We have also introduced generic reference pricing on our drugs in order to reduce the burden of the cost of drugs and out of pocket payments for our members.

BusinessWeek: What threats do the fund face?

Mokgosana: There is a proliferation of new medical aids in the country. Currently there are 11 medical aid funds in the country, which suggests that this may be too many players for a market our size.  The positive, however, is that this benefits the members by offering them access to a wider variety of products and services. The prevailing economic conditions also present a challenge in that we have seen a significant number of job losses in the recent past. This tends to affect the insurable lives in the market and may have adverse financial effects where membership numbers start to wane.
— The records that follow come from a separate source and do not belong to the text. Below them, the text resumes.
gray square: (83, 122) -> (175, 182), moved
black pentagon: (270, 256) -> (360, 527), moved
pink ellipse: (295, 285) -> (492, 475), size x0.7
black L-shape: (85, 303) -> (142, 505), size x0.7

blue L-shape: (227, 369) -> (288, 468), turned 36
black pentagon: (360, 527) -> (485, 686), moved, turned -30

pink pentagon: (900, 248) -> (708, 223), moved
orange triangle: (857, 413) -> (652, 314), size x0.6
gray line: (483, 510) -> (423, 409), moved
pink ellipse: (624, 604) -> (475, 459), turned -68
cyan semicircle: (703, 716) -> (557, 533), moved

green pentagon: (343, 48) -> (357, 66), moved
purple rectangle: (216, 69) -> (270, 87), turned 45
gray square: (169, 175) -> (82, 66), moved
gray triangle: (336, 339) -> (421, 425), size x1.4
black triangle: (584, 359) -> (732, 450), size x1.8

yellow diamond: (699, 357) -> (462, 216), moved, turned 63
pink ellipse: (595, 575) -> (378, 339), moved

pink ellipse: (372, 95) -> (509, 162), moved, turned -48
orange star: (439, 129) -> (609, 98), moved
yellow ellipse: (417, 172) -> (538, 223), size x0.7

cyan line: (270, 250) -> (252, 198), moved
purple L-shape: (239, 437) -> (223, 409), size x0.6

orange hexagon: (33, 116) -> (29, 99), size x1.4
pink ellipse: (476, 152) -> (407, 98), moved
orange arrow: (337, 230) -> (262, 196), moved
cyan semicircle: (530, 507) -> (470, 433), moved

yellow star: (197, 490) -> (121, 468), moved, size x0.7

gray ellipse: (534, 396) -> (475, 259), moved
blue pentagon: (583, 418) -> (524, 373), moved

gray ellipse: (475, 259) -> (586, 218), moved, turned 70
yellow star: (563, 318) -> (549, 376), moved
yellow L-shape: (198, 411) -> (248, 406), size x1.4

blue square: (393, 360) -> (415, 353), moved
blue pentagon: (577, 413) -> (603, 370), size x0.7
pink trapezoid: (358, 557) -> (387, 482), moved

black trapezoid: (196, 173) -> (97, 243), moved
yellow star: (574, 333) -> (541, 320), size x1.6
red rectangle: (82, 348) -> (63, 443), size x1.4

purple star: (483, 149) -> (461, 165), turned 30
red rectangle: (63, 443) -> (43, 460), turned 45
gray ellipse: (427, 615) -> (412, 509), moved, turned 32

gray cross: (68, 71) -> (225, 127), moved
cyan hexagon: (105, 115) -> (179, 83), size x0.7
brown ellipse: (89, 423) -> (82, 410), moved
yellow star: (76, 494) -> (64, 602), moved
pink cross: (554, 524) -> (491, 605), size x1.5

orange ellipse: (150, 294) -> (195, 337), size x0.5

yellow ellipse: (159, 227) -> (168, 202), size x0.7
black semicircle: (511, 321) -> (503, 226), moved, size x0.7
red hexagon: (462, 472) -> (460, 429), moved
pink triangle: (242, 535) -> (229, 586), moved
The reduced buying power of some of the employees is also a concern since a large portion of the workforce contribute partly or wholly to medical insurance.  Since medical aid tends to be a grudge purchase, people tend to sacrifice their insurance when they have less disposable income.

Healthcare insurance also presents a challenge since it tends to be higher than consumer price index (CPI). This creates a challenge for funds where the market inflationary adjustments to be aligned to CPI.  As at the end of 2016, healthcare inflation was at five percent while consumer price index was at 2.8%.

BusinessWeek: Tell us about the recent price increment, why now and what does the fund intends to achieve?

Mokgosana: In determining price increases medical aid funds typically take into account utilisation patterns, product enhancements and medical inflation. This is an interative process that is embarked upon at the end of every year in collaboration with our actuaries.

In arriving at the magnitude of the adjustment, we consider the above for the year that is ending and adjust for the following year. Generally, the adjustments will differ among member groups depending on their utilisation patterns. The overarching principle in arriving at these is that the fund must remain financially sustainable.

BusinessWeek: Has Bomaid ever considered listing on the Botswana Stock Exchange?

Mokgosana: No. Bomaid is registered as a not-for-profit society owned by its members and would not be able to pay out dividends if it were to list.